Canopy Labs
- Industry: Computer software
- Founded: 2012
- Founder: Wojciech Gryc Jorge Escobedo
- Successor: Drop
- Headquarters: Toronto, Ontario, Canada
- Website: www.canopylabs.com

= Canopy Labs =

Software company in Canada

Canopy Labs is a customer analytics company headquartered in Toronto, Ontario, Canada, with offices in San Francisco. It was founded in 2012 and offers SaaS marketing analytics for businesses and organizations. The company is an alumnus of the Y Combinator accelerator program. Canopy Labs was acquired by Drop.

== History ==

Canopy Labs was founded in 2012 in Thornhill, Ontario by Wojciech Gryc and Jorge Escobedo. Gryc is a Loran Scholar, Rhodes Scholar and former McKinsey consultant, and Escobedo is a former PhD researcher at the Perimeter Institute and University of Waterloo.

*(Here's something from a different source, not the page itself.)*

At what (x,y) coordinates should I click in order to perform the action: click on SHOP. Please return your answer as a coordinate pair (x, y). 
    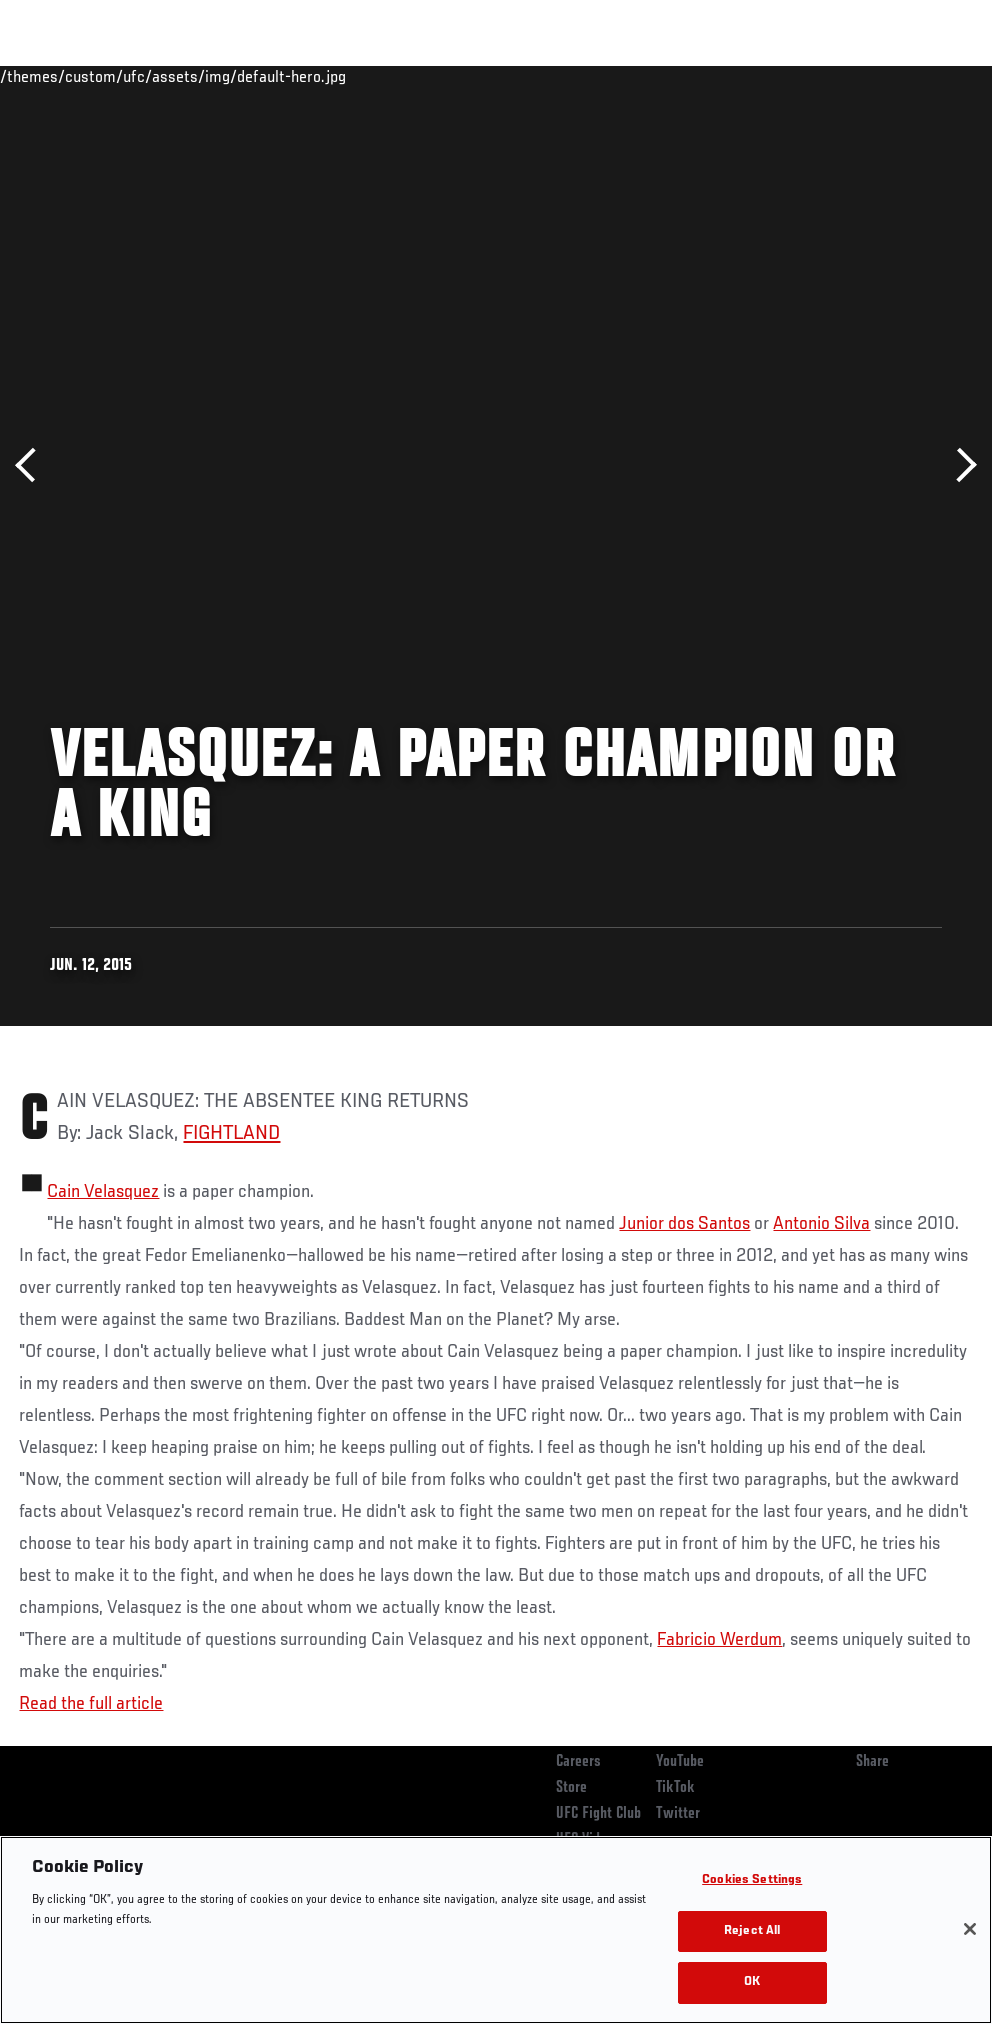
    Looking at the image, I should click on (872, 76).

In 2012, the company joined the Y Combinator start-up acceleration program in Silicon Valley as part of the 2012 Summer Class. The company returned to Toronto in 2012, raising $1.5 million in seed funding from BDC Venture Capital's IT Fund, Peter Thiel's Valar Ventures, and a number of angel investors.

In March 2015, the company announced the launch of its new Canopy Labs platform, focused on helping businesses to track and optimize customer journeys and purchase funnels.

In 2018, Canopy Labs was acquired by customer loyalty company Drop Technologies.